Il documentario dedicato a Primo Levi, in onda questa sera su Raiuno, ripercorre le tappe più drammatiche e significative dello storico scrittore di Se Questo è un Uomo. Scampato al lager dopo la terrificante esperienza vissuta nel campo di concentramento di Auschwitz, Primo Levi dedica la sua vita al racconto delle atrocità viste e subite in prima persona. È morto l’11 aprile del 1987, probabilmente in seguito ad una caduta nella tromba delle scale del suo condominio. Tra le ipotesi più accreditate resta quella del suicidio, anche se c’è chi sostiene che la caduta possa essere stata causata dalle vertigini di cui Primo Levi soffriva. (Aggiornamento di Jacopo D’Antuono)

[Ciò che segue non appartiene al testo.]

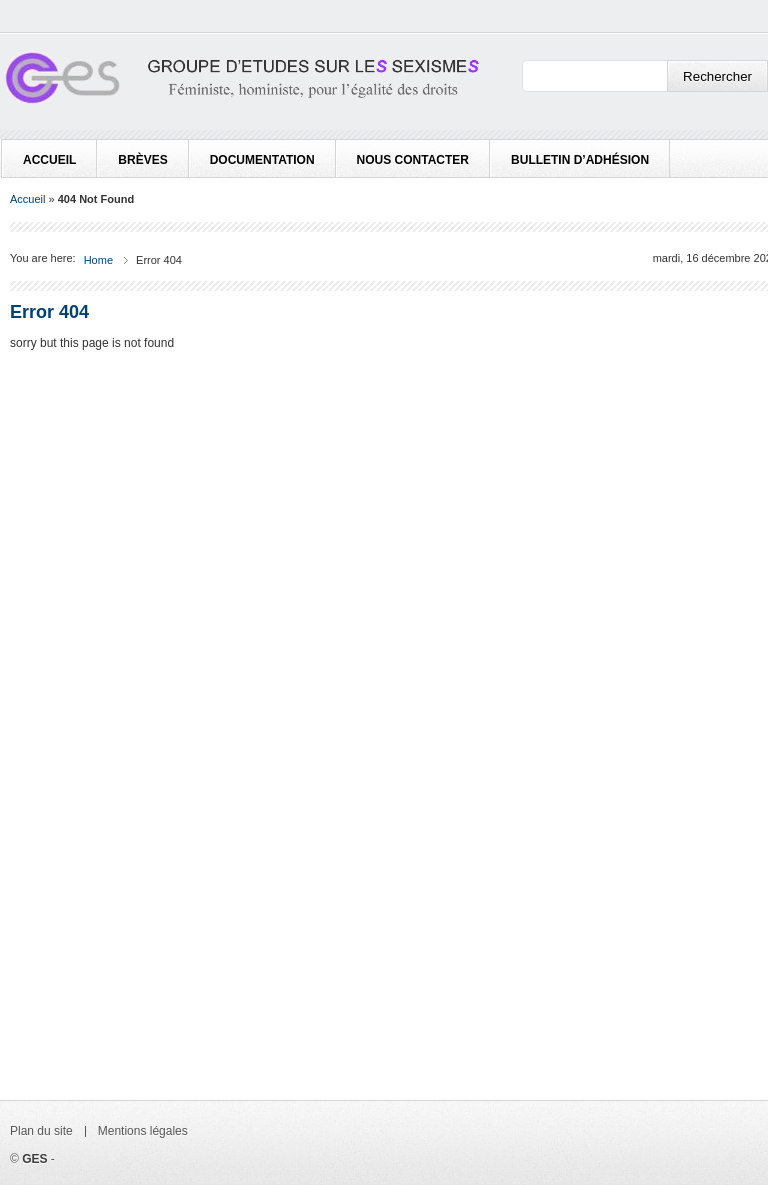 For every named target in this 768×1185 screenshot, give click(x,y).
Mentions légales (143, 1131)
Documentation (262, 160)
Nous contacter (413, 160)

Com’è morto Primo Levi, lo scrittore di Se questo è un uomo
Com’è morto Primo Levi? Lo scrittore di Se questo è un uomo è morto cadendo nella tromba delle scale del suo condominio in corso Re Umberto 75 a Torino intorno alle 11.25 della mattina di sabato 11 aprile 1987. Fin da subito si parlò di suicidio: da tempo, era noto, il 67enne Primo Levi soffriva di depressione. L’ultima persona ad incontrarlo era stata la portinaia dello stabile, la signora Iolanda Gasperi, che come ogni giorno faceva da 12 anni a quella parte, era salita al terzo piano e aveva bussato alla porta di casa Levi: “Il dottor Levi aveva sì l’aria stanca ma non più del solito. È stato gentile. Ha preso la posta, pochi giornali e dépliants pubblicitari, mi ha salutato con cordialità“.
Fu un tonfo proveniente dalla tromba delle scale, pochi minuti dopo quell’incontro, a farle capire che di normale, di consueto, in quella mattina non sarebbe stato più niente. La portinaia, infatti, al Corriere descrisse in questi termini la scena che non avrebbe mai potuto dimenticare: “C’era come un nodo di membra. Un pover’uomo giaceva schiacciato sul pavimento. Il sangue gli nascondeva la faccia. Ho guardato attorno e, Dio mio, quell’uomo l’ho subito riconosciuto, era il dottor Levi“.
Com’è morto Primo Levi: suicidio o incidente?
Primo Levi si era dunque suicidato? Piegato dalle atrocità che l’Olocausto aveva lasciato impresse nella mente e nel corpo, aveva deciso di farla finita? Assalito dal senso di colpa tipico di molti sopravvissuti alla morte nei lager, aveva pensato che era tempo di raggiungere chi non ce l’aveva fatta? La moglie, Lucia Morpurgo, che si era allontanata da casi per pochi minuti per andare a fare la spesa, e che era rientrata nel palazzo quando gli altri condomini accorsi sul luogo della tragedia non avevano avuto neanche il tempo di preservarla dalla scena, alla vista del corpo mormorò tra le lacrime: “Era molto stanco, demoralizzato“. A Giulio Einaudi, tre giorni prima di morire, aveva invece confessato di non riuscire ad andare avanti col libro su cui stava lavorando: “Non riesco più a scrivere“.
Il dentista Francesco Quaglia, che viveva nello stesso condominio, aggiunse: “Sapevo che Primo soffriva di depressione. (…) Si era isolato. Credo fosse molto preoccupato per le condizioni della madre. Ha 92 anni ed è stata colpita da ictus cerebrale“. Una versione alternativa a quella del suicidio, fu ripresa – senza particolari conferme – da un articolo del New York Times secondo cui Primo Levi cadde nella tromba delle scale non per un atto volontario ma per via di un tragico incidente causato dalle vertigini di cui notoriamente soffriva. Non a caso, sostengono i fautori di questa tesi, Levi non lasciò alcuna lettera d’addio.